I wonder if we shouldn't have a function txid_is_current(xid); I could
have used that previously to avoid queuing multiple external
cache-invalidations if something gets repeatedly updated in the same
transaction. And I seem to remember some people here asking this
question before on the lists.

> >
> > > IF OLD.xmin = txid_current() THEN
> >
> > Comparing to txid_current() mod 2^32 would probably work,
>
> I think we should be setting the initial epoch to something other than
> zero. That way, some quick testing would have revealed this problem
> immediately.

+1, currently the difference of xid vs bigint is hard to spot.

Greetings,

Andres Freund

--
Andres Freund http://www.2ndQuadrant.com/
PostgreSQL Development, 24x7 Support, Training & Services


From: Tom Lane <tgl(at)sss(dot)pgh(dot)pa(dot)us>
To: Andres Freund <andres(at)2ndquadrant(dot)com>
Cc: Alvaro Herrera <alvherre(at)2ndquadrant(dot)com>, Vlad Arkhipov <arhipov(at)dc(dot)baikal(dot)ru>, pgsql-hackers(at)postgresql(dot)org
Subject: Re: How to check whether the row was modified by this transaction before?
Date: 2012-12-06 18:59:32
Message-ID: 7386.1354820372@sss.pgh.pa.us
Views: Raw Message | Whole Thread | Download mbox | Resend email
Lists: pgsql-hackers

Andres Freund <andres(at)2ndquadrant(dot)com> writes:
> On 2012-12-06 15:08:51 -0300, Alvaro Herrera wrote:
>> Vlad Arkhipov <arhipov(at)dc(dot)baikal(dot)ru> writes:
>>> In a BEFORE UPDATE trigger I need to know whether the row was previously
>>> modified by this transaction. Is it safe to use xmin and txid_current()
>>> for this purpose (xmin is 32-bit txid type but txid_current() returns
>>> 64-bit bigint).

> I wonder if we shouldn't have a function txid_is_current(xid);

Yeah, I was wondering that too, and wanted to know if the OP had a
use-case that was mainstream enough to justify adding such a function.

regards, tom lane


From: Andres Freund <andres(at)2ndquadrant(dot)com>
To: Tom Lane <tgl(at)sss(dot)pgh(dot)pa(dot)us>
Cc: Alvaro Herrera <alvherre(at)2ndquadrant(dot)com>, Vlad Arkhipov <arhipov(at)dc(dot)baikal(dot)ru>, pgsql-hackers(at)postgresql(dot)org
Subject: Re: How to check whether the row was modified by this transaction before?
Date: 2012-12-06 19:08:50
Message-ID: 20121206190850.GE20926@awork2.anarazel.de
Views: Raw Message | Whole Thread | Download mbox | Resend email
Lists: pgsql-hackers

On 2012-12-06 13:59:32 -0500, Tom Lane wrote:
> Andres Freund <andres(at)2ndquadrant(dot)com> writes:
> > On 2012-12-06 15:08:51 -0300, Alvaro Herrera wrote:
> >> Vlad Arkhipov <arhipov(at)dc(dot)baikal(dot)ru> writes:
> >>> In a BEFORE UPDATE trigger I need to know whether the row was previously
> >>> modified by this transaction. Is it safe to use xmin and txid_current()
> >>> for this purpose (xmin is 32-bit txid type but txid_current() returns
> >>> 64-bit bigint).
>
> > I wonder if we shouldn't have a function txid_is_current(xid);
>
> Yeah, I was wondering that too, and wanted to know if the OP had a
> use-case that was mainstream enough to justify adding such a function.

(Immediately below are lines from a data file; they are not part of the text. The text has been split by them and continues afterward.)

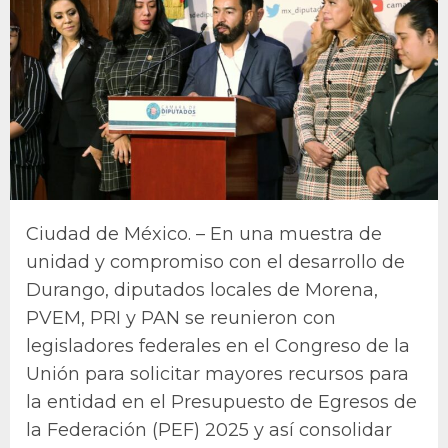
Ciudad de México. – En una muestra de
unidad y compromiso con el desarrollo de
Durango, diputados locales de Morena,
PVEM, PRI y PAN se reunieron con
legisladores federales en el Congreso de la
Unión para solicitar mayores recursos para
la entidad en el Presupuesto de Egresos de
la Federación (PEF) 2025 y así consolidar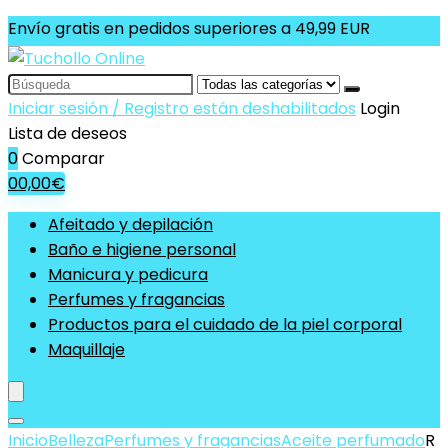
Envío gratis en pedidos superiores a 49,99 EUR
Search
for:
Iniciar sesión / Registro están deshabilitados
Login
Lista de deseos
0
Comparar
0
0,00
€
Afeitado y depilación
Baño e higiene personal
Manicura y pedicura
Perfumes y fragancias
Productos para el cuidado de la piel corporal
Maquillaje
Inicio
Belleza
Perfumes y fragancias
Aceite perfumado
R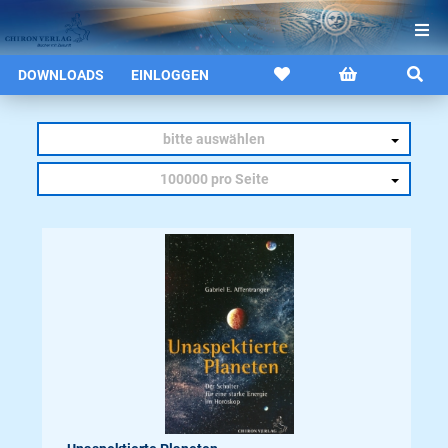
DOWNLOADS
EINLOGGEN
bitte auswählen
100000 pro Seite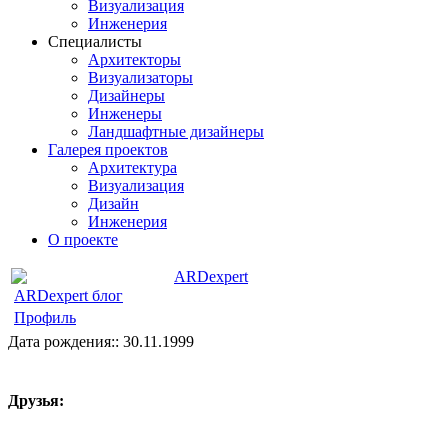
Визуализация
Инженерия
Специалисты
Архитекторы
Визуализаторы
Дизайнеры
Инженеры
Ландшафтные дизайнеры
Галерея проектов
Архитектура
Визуализация
Дизайн
Инженерия
О проекте
ARDexpert
ARDexpert блог
Профиль
Дата рождения:: 30.11.1999
Друзья: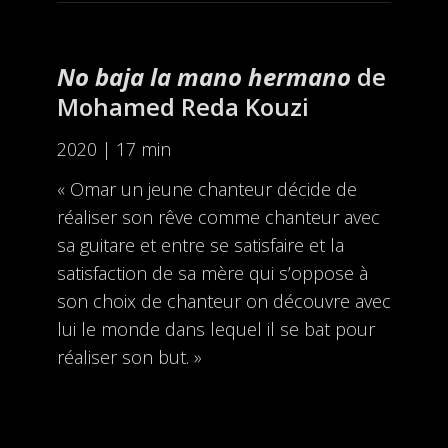
No baja la mano hermano
de
Mohamed Reda Kouzi
2020 | 17 min
« Omar un jeune chanteur décide de
réaliser son rêve comme chanteur avec
sa guitare et entre se satisfaire et la
satisfaction de sa mère qui s’oppose à
son choix de chanteur on découvre avec
lui le monde dans lequel il se bat pour
réaliser son but. »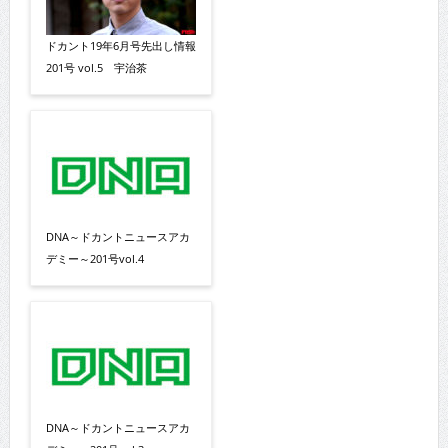
ドカント19年6月号先出し情報
201号 vol.5 宇治茶
DNA～ドカントニュースアカ
デミー～201号vol.4
DNA～ドカントニュースアカ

I think architectures with an invalidation-queue to external caches (be
it web-proxies or something lower-level) are quite popular. And with the
new NOTIFY or pgq relatively simple. Ad to those its sensible not to
post a single primary key more than once.

Magnus had talks about specifically that on various conferences if that
counts as anything ;)

Mainstreamy enough?

Andres
--
Andres Freund http://www.2ndQuadrant.com/
PostgreSQL Development, 24x7 Support, Training & Services


From: Tom Lane <tgl(at)sss(dot)pgh(dot)pa(dot)us>
To: Andres Freund <andres(at)2ndquadrant(dot)com>
Cc: Alvaro Herrera <alvherre(at)2ndquadrant(dot)com>, Vlad Arkhipov <arhipov(at)dc(dot)baikal(dot)ru>, pgsql-hackers(at)postgresql(dot)org
Subject: Re: Re: How to check whether the row was modified by this transaction before?
Date: 2012-12-06 21:26:50
Message-ID: 9921.1354829210@sss.pgh.pa.us
Views: Raw Message | Whole Thread | Download mbox | Resend email
Lists: pgsql-hackers

Andres Freund <andres(at)2ndquadrant(dot)com> writes:
> On 2012-12-06 13:59:32 -0500, Tom Lane wrote:
>> Andres Freund <andres(at)2ndquadrant(dot)com> writes:
>>> On 2012-12-06 15:08:51 -0300, Alvaro Herrera wrote:
>>> Vlad Arkhipov <arhipov(at)dc(dot)baikal(dot)ru> writes:
>>>> In a BEFORE UPDATE trigger I need to know whether the row was previously
>>>> modified by this transaction. Is it safe to use xmin and txid_current()
>>>> for this purpose (xmin is 32-bit txid type but txid_current() returns
>>>> 64-bit bigint).

>>> I wonder if we shouldn't have a function txid_is_current(xid);

> I think architectures with an invalidation-queue to external caches (be
> it web-proxies or something lower-level) are quite popular. And with the
> new NOTIFY or pgq relatively simple. Ad to those its sensible not to
> post a single primary key more than once.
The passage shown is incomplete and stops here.